It’s a beautiful thing when God’s Spirit calls us to follow Him. I still look back on the time in my life when the Spirit of God came and convicted me, converted me, drew me, filled me, and was working in my life at that time. It was just such an amazing thing that God would reach down in His love and grace and mercy and save me in my humble estate.

It says that Andrew and Peter lived in Bethsaida as well. Verse 45, “Philip findeth Nathanael,” the name Nathanael means God has given. We’re not sure, but it’s possible that he had a second name and was known by Bartholomew. In John’s gospel he’s called Nathanael, but in Matthew, Mark, and Luke, Nathanael doesn’t appear but the name Bartholomew does. It’s believed to be the case that Nathanael was none other than Bartholomew, and it is common in those days, it isn’t so uncommon today, to have more than one name; so he was also known as Bartholomew. He comes to Nathanael and says, “We have found him, of whom Moses in the law, and the prophets, did write, Jesus of Nazareth, the son of Joseph,” so people come to Christ in different ways through different means. They don’t all come from someone witnessing to them, but they all do come by hearing the Word of God. The Bible says, “So then faith cometh by hearing, and hearing by the word of God.” Many times it’s a friend, a family member, co-worker, an acquaintance, or somebody you know that shares with you.

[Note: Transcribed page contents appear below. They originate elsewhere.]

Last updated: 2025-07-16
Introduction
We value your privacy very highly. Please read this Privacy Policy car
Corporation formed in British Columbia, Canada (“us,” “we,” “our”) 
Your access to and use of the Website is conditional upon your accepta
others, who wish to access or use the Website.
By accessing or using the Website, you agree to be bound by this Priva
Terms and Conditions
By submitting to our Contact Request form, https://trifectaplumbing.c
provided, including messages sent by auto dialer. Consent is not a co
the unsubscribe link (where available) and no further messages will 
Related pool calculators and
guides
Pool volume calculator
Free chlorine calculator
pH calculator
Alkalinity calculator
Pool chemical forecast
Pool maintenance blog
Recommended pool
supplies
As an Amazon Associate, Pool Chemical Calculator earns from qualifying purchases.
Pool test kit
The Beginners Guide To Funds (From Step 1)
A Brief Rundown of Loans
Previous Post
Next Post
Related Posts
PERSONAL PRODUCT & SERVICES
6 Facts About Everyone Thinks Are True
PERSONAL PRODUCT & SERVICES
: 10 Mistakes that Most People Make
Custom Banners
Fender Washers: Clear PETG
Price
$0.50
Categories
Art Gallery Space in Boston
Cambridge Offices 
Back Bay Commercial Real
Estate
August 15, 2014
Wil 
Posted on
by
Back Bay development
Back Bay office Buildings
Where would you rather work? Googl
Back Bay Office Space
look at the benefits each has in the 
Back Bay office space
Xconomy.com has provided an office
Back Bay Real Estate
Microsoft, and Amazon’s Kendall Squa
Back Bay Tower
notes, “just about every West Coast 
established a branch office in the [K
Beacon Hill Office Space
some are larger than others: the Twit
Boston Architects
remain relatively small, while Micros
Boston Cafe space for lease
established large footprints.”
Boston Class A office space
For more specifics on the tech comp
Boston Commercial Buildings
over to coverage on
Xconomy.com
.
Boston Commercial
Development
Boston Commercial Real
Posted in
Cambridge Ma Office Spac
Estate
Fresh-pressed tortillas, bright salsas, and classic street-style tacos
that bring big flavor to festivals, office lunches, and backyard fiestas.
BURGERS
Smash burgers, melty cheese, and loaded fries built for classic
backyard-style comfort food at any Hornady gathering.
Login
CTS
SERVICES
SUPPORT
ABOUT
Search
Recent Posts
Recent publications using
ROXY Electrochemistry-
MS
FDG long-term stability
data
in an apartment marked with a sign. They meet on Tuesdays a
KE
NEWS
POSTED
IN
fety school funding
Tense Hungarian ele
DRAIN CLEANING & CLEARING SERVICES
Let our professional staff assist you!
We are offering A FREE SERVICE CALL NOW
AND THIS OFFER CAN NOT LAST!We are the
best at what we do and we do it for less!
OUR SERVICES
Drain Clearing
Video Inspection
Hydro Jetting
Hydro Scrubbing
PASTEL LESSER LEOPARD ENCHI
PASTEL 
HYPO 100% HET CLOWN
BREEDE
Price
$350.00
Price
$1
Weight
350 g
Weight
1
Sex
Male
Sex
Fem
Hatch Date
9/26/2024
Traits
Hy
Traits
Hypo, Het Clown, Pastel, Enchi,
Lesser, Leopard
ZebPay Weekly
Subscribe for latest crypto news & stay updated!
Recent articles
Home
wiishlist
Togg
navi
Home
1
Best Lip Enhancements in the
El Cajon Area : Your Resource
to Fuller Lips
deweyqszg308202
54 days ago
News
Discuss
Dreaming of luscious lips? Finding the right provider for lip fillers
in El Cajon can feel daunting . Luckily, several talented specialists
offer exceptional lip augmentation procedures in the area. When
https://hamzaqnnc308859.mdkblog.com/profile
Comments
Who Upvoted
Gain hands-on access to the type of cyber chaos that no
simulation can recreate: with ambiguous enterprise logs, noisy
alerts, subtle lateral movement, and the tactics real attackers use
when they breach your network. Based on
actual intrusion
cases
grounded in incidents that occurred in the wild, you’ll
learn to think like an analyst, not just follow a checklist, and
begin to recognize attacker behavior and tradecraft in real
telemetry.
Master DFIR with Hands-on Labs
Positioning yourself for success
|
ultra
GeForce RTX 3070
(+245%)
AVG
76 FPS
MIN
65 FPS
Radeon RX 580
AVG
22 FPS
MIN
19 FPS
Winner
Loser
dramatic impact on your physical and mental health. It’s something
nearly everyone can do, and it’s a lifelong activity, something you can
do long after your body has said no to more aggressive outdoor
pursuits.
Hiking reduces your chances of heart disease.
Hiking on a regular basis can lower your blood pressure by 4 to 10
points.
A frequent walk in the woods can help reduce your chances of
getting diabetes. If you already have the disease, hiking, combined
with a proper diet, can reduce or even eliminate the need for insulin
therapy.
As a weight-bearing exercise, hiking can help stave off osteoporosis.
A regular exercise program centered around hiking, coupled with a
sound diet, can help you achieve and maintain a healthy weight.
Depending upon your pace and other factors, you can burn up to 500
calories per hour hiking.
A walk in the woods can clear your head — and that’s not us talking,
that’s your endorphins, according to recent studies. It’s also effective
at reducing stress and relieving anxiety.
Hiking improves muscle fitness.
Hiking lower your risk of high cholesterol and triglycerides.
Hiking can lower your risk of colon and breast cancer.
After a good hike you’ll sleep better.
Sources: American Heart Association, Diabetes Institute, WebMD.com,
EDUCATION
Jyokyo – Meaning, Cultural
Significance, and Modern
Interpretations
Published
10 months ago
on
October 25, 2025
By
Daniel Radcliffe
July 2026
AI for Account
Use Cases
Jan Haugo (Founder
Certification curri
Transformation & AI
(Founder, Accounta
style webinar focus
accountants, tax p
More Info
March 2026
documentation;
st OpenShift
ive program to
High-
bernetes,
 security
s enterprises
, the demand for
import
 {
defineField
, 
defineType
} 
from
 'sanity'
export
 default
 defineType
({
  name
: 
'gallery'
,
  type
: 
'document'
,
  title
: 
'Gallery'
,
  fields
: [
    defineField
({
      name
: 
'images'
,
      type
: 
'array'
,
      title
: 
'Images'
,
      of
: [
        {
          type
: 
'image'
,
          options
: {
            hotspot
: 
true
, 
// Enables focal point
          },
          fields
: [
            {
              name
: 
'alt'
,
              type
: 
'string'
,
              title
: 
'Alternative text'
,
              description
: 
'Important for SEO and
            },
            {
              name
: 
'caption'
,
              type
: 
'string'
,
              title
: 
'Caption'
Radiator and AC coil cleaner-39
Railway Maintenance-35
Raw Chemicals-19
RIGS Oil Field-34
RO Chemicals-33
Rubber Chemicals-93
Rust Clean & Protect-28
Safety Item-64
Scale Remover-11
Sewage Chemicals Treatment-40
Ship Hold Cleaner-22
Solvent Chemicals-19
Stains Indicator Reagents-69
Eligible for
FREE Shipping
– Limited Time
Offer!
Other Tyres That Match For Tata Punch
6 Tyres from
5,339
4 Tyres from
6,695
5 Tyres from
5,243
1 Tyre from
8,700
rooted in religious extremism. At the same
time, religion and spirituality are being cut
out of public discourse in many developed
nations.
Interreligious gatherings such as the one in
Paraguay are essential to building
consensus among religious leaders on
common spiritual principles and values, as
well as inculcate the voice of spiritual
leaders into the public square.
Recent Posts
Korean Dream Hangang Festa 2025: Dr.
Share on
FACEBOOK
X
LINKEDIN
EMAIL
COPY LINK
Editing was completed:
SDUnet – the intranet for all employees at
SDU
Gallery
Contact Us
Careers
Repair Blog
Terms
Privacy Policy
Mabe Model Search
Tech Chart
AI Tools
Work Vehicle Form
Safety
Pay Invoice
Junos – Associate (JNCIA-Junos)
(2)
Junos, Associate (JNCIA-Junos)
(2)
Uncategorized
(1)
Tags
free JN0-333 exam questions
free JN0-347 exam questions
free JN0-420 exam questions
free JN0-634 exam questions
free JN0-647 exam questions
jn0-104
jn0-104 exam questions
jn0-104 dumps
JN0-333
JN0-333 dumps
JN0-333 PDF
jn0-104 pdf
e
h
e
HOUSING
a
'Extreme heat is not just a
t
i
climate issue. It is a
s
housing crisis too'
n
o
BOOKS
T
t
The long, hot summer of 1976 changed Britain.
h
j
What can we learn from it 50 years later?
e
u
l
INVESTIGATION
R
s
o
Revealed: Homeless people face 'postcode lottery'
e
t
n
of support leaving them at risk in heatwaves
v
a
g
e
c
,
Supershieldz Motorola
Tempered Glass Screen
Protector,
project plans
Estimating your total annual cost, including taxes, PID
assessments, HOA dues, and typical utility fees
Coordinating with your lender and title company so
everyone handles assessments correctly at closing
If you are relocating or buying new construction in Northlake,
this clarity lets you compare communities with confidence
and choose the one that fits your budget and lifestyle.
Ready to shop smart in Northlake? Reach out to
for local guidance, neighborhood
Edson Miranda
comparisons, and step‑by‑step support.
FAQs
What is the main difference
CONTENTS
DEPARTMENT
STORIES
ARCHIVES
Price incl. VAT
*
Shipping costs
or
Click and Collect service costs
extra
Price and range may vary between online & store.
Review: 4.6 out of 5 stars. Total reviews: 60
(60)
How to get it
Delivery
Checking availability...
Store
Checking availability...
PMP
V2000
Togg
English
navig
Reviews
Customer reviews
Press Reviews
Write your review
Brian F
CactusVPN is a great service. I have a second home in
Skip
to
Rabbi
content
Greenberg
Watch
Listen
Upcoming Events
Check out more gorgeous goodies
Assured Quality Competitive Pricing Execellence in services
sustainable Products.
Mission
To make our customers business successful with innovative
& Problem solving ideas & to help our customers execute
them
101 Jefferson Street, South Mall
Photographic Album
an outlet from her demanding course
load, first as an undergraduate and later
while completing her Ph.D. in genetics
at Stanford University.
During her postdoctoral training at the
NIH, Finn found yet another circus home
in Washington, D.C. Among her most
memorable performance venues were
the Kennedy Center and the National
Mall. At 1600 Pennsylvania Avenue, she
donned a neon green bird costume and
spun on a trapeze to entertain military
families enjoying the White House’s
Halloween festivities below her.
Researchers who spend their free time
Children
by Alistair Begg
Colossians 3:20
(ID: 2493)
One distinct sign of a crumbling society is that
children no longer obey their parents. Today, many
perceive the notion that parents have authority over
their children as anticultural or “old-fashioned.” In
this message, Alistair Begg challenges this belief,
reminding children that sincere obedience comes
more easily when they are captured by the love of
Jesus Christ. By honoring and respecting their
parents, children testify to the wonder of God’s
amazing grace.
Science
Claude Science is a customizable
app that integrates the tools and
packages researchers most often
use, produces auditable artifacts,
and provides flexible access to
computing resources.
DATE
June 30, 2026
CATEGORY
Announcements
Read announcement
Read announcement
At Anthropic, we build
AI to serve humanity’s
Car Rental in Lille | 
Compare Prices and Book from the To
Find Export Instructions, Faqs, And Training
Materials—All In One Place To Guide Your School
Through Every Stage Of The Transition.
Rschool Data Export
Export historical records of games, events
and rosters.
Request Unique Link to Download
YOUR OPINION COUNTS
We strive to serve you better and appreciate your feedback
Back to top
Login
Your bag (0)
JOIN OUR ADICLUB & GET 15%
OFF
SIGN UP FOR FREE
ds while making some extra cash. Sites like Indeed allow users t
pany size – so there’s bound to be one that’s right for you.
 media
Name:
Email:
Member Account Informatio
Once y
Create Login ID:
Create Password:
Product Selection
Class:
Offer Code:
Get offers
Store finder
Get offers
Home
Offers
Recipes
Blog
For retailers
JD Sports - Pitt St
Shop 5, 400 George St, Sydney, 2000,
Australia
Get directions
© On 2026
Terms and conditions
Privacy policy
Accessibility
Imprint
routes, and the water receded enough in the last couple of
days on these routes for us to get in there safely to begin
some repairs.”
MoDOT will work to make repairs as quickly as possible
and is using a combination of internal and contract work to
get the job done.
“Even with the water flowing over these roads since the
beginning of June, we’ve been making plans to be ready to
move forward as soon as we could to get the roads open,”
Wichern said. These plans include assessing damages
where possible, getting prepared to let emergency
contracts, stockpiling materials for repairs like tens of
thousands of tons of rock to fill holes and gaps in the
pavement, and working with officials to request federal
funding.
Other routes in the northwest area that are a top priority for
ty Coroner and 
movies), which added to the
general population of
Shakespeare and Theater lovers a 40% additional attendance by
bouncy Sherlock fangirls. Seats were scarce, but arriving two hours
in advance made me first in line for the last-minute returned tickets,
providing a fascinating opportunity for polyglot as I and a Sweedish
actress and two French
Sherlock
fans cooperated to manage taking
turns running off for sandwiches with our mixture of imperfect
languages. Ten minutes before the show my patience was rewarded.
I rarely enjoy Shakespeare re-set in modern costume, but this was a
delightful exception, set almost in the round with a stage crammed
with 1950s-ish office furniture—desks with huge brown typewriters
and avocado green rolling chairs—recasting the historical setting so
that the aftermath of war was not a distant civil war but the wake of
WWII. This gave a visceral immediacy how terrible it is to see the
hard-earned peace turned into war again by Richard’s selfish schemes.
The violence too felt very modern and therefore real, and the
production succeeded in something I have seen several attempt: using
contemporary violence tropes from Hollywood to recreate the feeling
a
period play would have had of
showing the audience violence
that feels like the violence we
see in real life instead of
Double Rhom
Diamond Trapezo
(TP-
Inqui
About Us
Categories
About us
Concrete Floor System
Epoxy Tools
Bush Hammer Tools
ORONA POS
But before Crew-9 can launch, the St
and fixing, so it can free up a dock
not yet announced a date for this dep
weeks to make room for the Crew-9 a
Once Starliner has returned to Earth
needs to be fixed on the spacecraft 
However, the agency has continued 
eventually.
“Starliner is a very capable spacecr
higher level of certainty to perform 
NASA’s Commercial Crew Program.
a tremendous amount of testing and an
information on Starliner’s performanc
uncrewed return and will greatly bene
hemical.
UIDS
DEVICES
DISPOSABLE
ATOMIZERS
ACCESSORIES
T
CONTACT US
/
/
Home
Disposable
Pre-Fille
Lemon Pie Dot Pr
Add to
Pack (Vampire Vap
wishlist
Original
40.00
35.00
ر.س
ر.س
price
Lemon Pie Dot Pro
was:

Now, we have a situation where Philip is sharing with Nathanael. I want you to know that he used the Scriptures. He pointed Nathanael to the Old Testament, “Moses in the law, and the prophets.” Those were the two classic divisions that the Jews had for the Old Testament Scriptures. When he uses this phrase, “Moses in the law, and the prophets,” the law and the prophets were the two main divisions of the Old Testament, and the term is used for describing the Old Testament. He’s saying, “We’ve found Him whom the Old Testament writes about, speaks about, points to, and prophesies—the law and the prophets—He is “Jesus of Nazareth, the son of Joseph.” Let me just mention this. In your personal evangelism, when you’re sharing the gospel and you’re telling others about Jesus, you want to use the Scriptures to point them to Jesus Christ. You want to use the Word of God—John 3:16, Ephesians 2:8-9 (I preached it this past Sunday), Romans 6 (you memorize the Roman Road)—and you share the Word of God. The Spirit of God uses the Word of God to convict and to convert people and draw them to Jesus Christ.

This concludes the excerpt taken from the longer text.